We went to Moss Landing before we got to the hotel in Monterey. What an amazing place - more Sea Otters in one location than we had ever seen; and close up too. What with the seals; plover; godwits; pelicans and seals it was a twitchers paradise! And I have to say, a much lower temperature.

Tuesday, 7 August 2012

Yosmeite National Park


As we left San Francisco in our hire car, the mist and the temperature rose. Gordon drove really well considering it is a while since we did a left hand drive in the US. An easy route on well sign-posted main roads took us on our way. We had a break at Merced where we had a fabulous sandwich and cookie with “The Cookie Lady”. Everyone should go and eat there and have a chat with the wonderful owner.(Cookie Lady's bakery & Cafe. Necola Adams. 709 W. Main Street, Merced CA 95340) Follow signs to California Welcome Centre and she is on the other side of the road back one block.

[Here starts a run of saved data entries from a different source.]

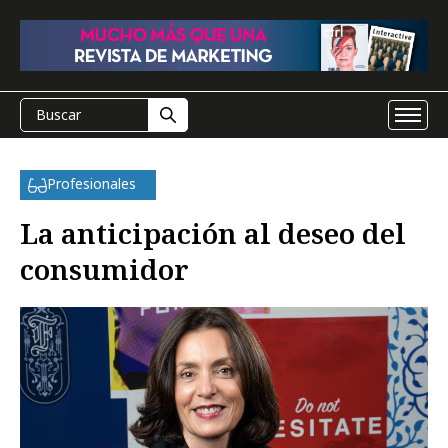
Profesionales
La anticipación al deseo del
consumidor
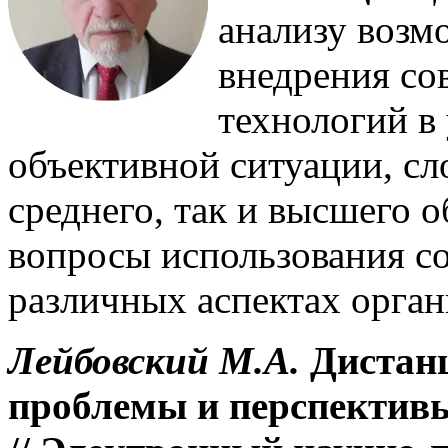
анализу возм
внедрения со
технологий в
объективной ситуации, сл
среднего, так и высшего 
вопросы использования с
различных аспектах орган
Лейбовский М.А.
Дистанц
проблемы и перспективы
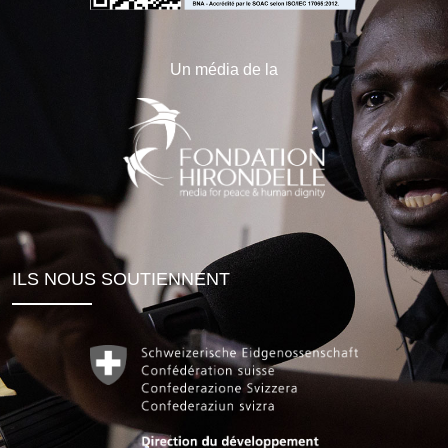
Un média de la
ILS NOUS SOUTIENNENT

We continued onto El Portal where we checked in to a good spacious room in a fairly large complex – shop; swimming pools; restaurant and bar grill. A river runs by and we went for a paddle after eating. The most beautiful view from our room reminded us we were already in Yosemite country.

The next 2 days were taken with driving into and walking around some of the most fantastic countryside. The mountains are made of a pale and glittery granite; the trees smell fragrant; and the rivers are bliss to paddle in. We saw a selection of wildlife – but no bears! Amazingly, the first thing we did see was a Bobcat racing across the footpath (see picture below). The photos are a small selection; but none really do the area justice.